Daily feedback and questions from TA discussion:

Clarifications / Inconsistencies:

  • T1 Ex 3.2: The top plot shows the state, and ‘right’ is up. Bottom plot shows belief on left, and 1 is up. This is slightly confusing, and also opposite of what is shown in the next video.

  • In T1 exercise 4 the students are asked to complete the function policy_threshold(); what is needed is an actual if-else statement, but the commented part to modify is a single line. Given that so far the tutorials indicated if multiple lines were needed with multiple commented lines, the current form may be quite confusing for the students.

  • T1 Exercise 5: argument ‘measurement’ is not described in a docstring

  • The figures in T1 and T2 are in xkcd style, and once the students try to solve the exercises and run the cell they will lose a reference for seeing immediately if they got it or not.


  • T2 Section 3 (time varying goal): I’m not sure I understand the change to the cost function. I would assume that the action cost (eg fuel expenditure) would depend solely on the final action a_t. Why should it ‘care’ about a_t_bar?

  • It actually seems like the effect of rho here (as seen in the interactive demo) is the opposite compared to the earlier section.

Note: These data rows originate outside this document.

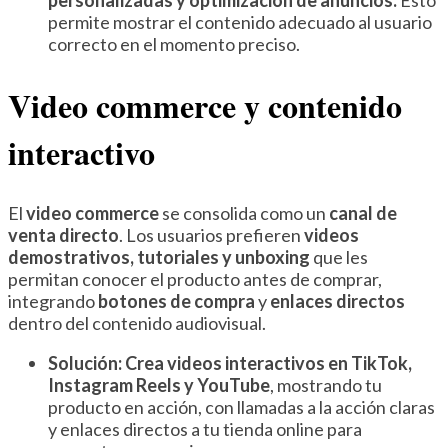
permite mostrar el contenido adecuado al usuario
correcto en el momento preciso.
Video commerce y contenido
interactivo
El
video commerce
se consolida como un
canal de
venta directo
. Los usuarios prefieren
videos
demostrativos, tutoriales y unboxing
que les
permitan conocer el producto antes de comprar,
integrando
botones de compra
y
enlaces directos
dentro del contenido audiovisual.
Solución:
Crea
videos interactivos en TikTok,
Instagram Reels y YouTube
, mostrando tu
producto en acción, con llamadas a la acción claras
y enlaces directos a tu tienda online para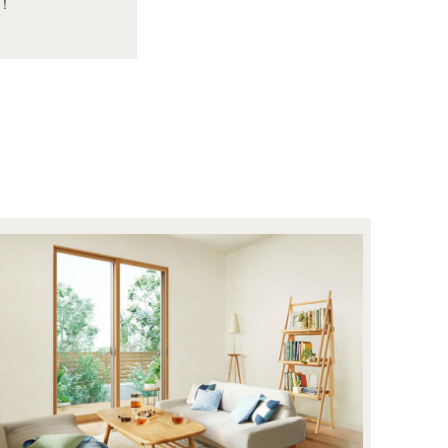
！
ント！費用や日数、実例などを紹介
デメリット、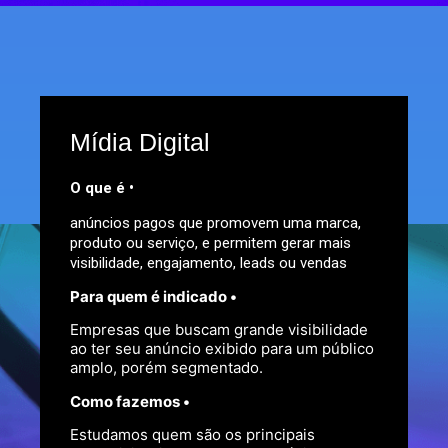
Mídia Digital
O
que é •
anúncios pagos que promovem uma marca,
produto ou serviço, e permitem gerar mais
visibilidade, engajamento, leads ou vendas
Para quem é indicado •
Empresas que buscam grande visibilidade
ao ter seu anúncio exibido para um público
amplo, porém segmentado.
Como fazemos •
Estudamos quem são os principais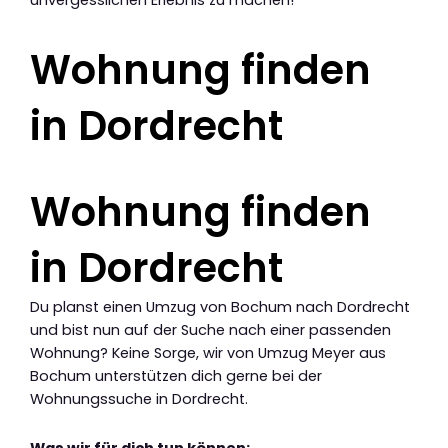
unvergesslichen Erlebnis zu machen!
Wohnung finden
in Dordrecht
Wohnung finden
in Dordrecht
Du planst einen Umzug von Bochum nach Dordrecht
und bist nun auf der Suche nach einer passenden
Wohnung? Keine Sorge, wir von Umzug Meyer aus
Bochum unterstützen dich gerne bei der
Wohnungssuche in Dordrecht.
Was wir für dich tun können:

Nice explanations. Here’s an extended take on the question from Diedrichsen, Shadmehr and Ivry (2009):


The “optimal” control gain calculated in tutorial 2 looks rather strange. See for example its behavior for \rho=1.5 (Interactive Demo 2):

It varies strongly and sometimes even attains positive values, which try to destabilize the system… This cannot be the optimal solution! In fact, it’s not difficult to find static values of the control gain that give lower costs.

Anybody understand this? Is there a mistake in the dynamic programming solution here? Or is this behavior to be expected?

I agree with that, the part after the B (on the third line) should be the same as the line below (the control gains). I think it might explain some strange observed behaviours for the control gains (as observed by @nalewkoz below).


I changed the equation of P[self.T - t - 2] in Ex 2.1 (see my post above) and now it acts rather normal at rho=1.5.


Cool, kudos for finding the bug!

1 Like

In tutorial 2 interactive demo 4.2, question (b) might be misplaced. There is no rho value to slide.

I think the order of tutorial 1 and tutorial 2 should be swapped in the future. Tutorial 1 (discrete state) connects better to examples in the outro and Tutorial 2 (continuous state) connects better to examples in the intro.

Sorry, the phrasing needs a little work: “We will then” was supposed to mean “in the next exercise”, where the only slider controls \rho. This one is just revisiting the Kalman filter.

Yeah. That’s what I thought. I was confused a bit when I didn’t see a rho for me to vary. Thanks for the clarification.